To tackle the problem that incels and alt-right represent, a broad social effort is needed so that those who feel marginalized and left out are welcomed and their grievances heard, while those who truly are marginalized must have the capacity and space to strengthen their communities and, therefore, themselves.

A young and angry white man will not start shooting randomly because he played a violent video game, but he can do so if radicalized in chats and other game-related spaces—unregulated and unsupervised, feeling left behind and alone, while society quietly does nothing and remains incapable of reading the signs at home or in school.

To effectively tackle the problem, first we must understand it. This means to understand not only how the radicalization process takes place, but also why.

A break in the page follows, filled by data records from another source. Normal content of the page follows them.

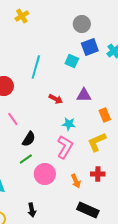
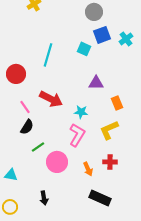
red arrow: (56, 99) -> (51, 99), moved, size x1.6
black semicircle: (29, 139) -> (27, 127), moved

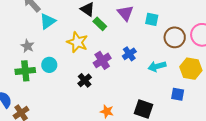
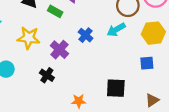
green rectangle: (100, 24) -> (55, 11), moved
cyan arrow: (157, 66) -> (116, 30), moved

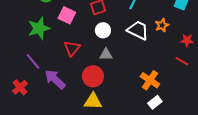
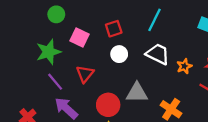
orange star: (162, 25) -> (184, 66), moved
gray triangle: (106, 54) -> (137, 93), moved, size x1.5
purple line: (33, 61) -> (55, 82), moved

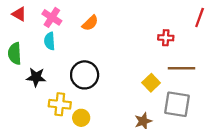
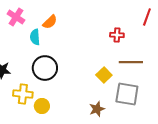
cyan semicircle: (50, 41) -> (35, 37), moved

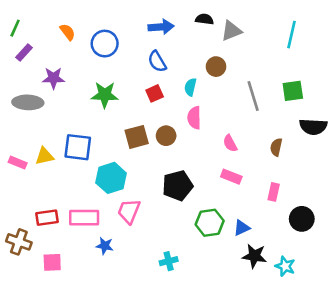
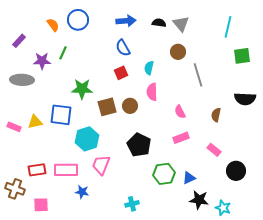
black semicircle: (204, 19) -> (159, 23), moved
green line: (15, 28) -> (63, 53), moved
gray triangle: (231, 31) -> (181, 24), turned -48
blue circle: (105, 44) -> (78, 20), moved
brown circle: (216, 67) -> (178, 52), moved
green square: (293, 91) -> (242, 56), moved
green star: (105, 95) -> (82, 89), moved
pink rectangle: (231, 177) -> (181, 138), turned -42
black pentagon: (178, 186) -> (139, 145), turned -30
pink rectangle: (274, 192) -> (214, 150), turned -64

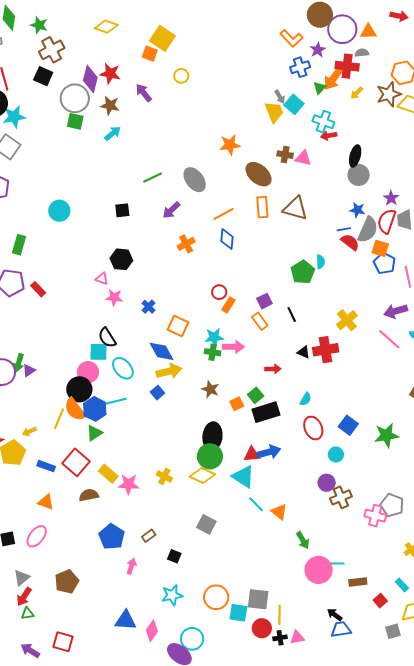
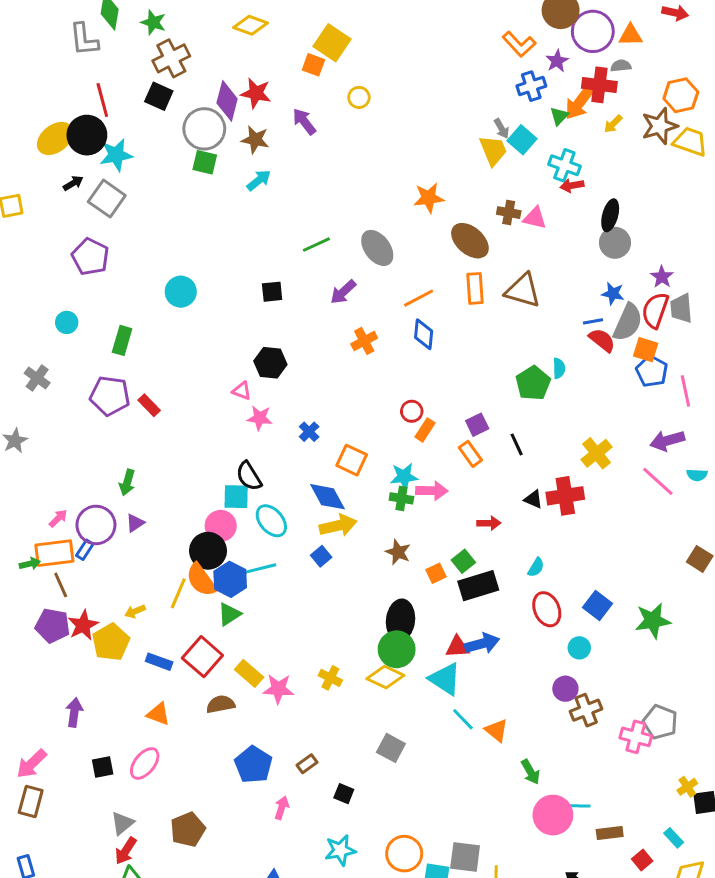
green arrow: (19, 363) -> (127, 482), moved

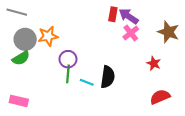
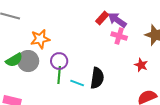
red rectangle: (113, 14) -> (102, 18), turned 32
pink cross: (131, 33) -> (119, 36), turned -35
gray circle: (25, 39) -> (28, 61), moved

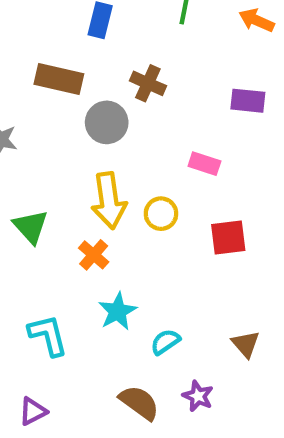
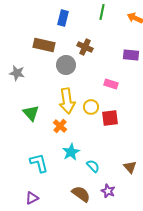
red square: (228, 238) -> (110, 118), moved
cyan semicircle: (165, 342) -> (93, 166), turned 80

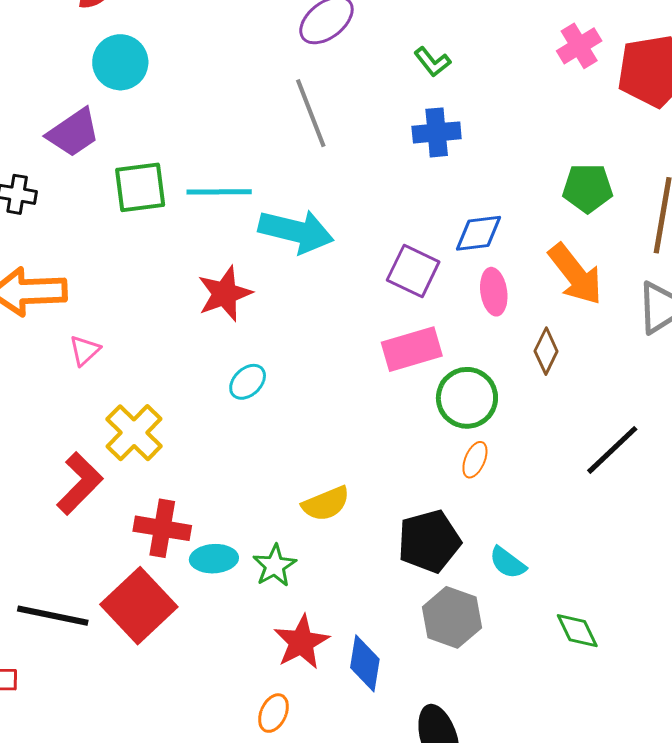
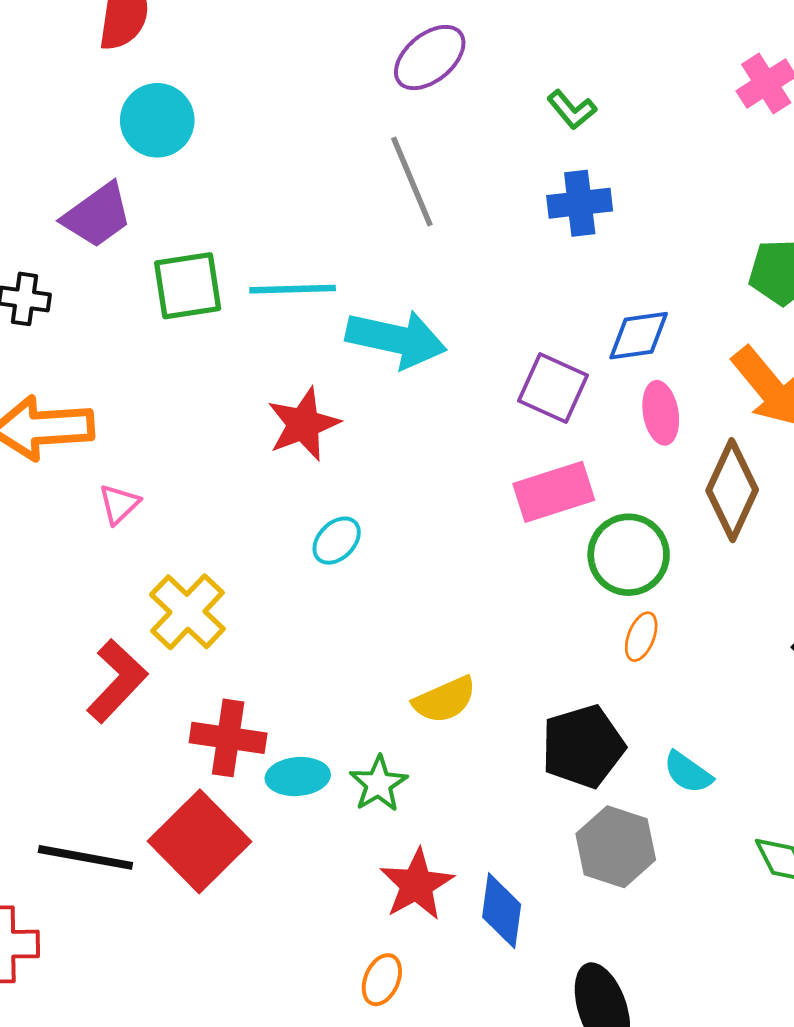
brown diamond: (546, 351) -> (732, 490), size x1.6

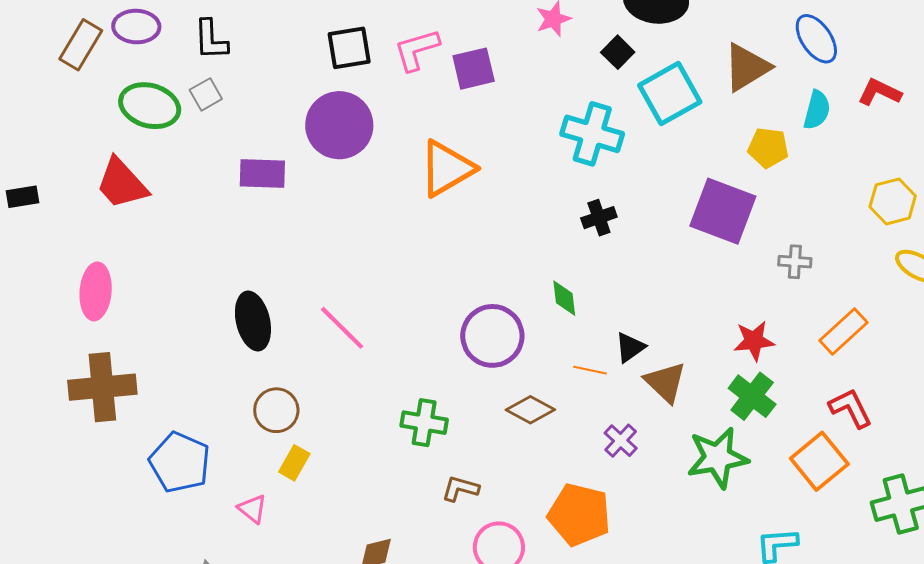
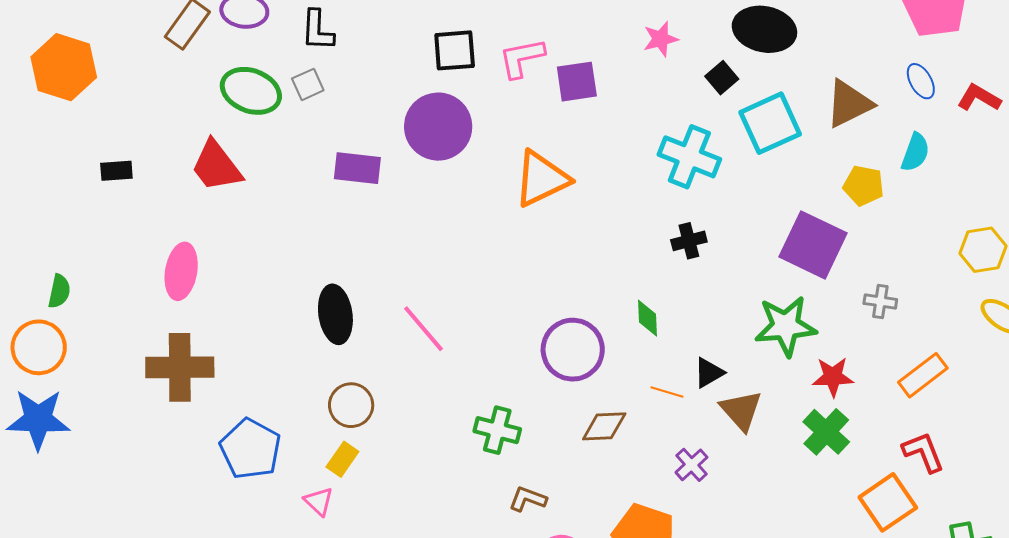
blue ellipse: (816, 39) -> (921, 81), size x0.7
red L-shape: (880, 92) -> (979, 98), moved
brown diamond: (530, 410) -> (604, 426), turned -36
green star: (718, 458) -> (786, 326), moved
yellow rectangle: (294, 463) -> (342, 459), moved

Games are not the issue, but the environment surrounding them is one factor. The real problem is the lack of accountability and control, but, above all else, it’s the fact that society is atomized, that people are growing lonelier and more isolated and finding fewer spaces to express themselves and to relate to other human beings in a meaningful way. To ignore this issue is unhealthy and unsafe—both for those isolated individuals and for the rest of us.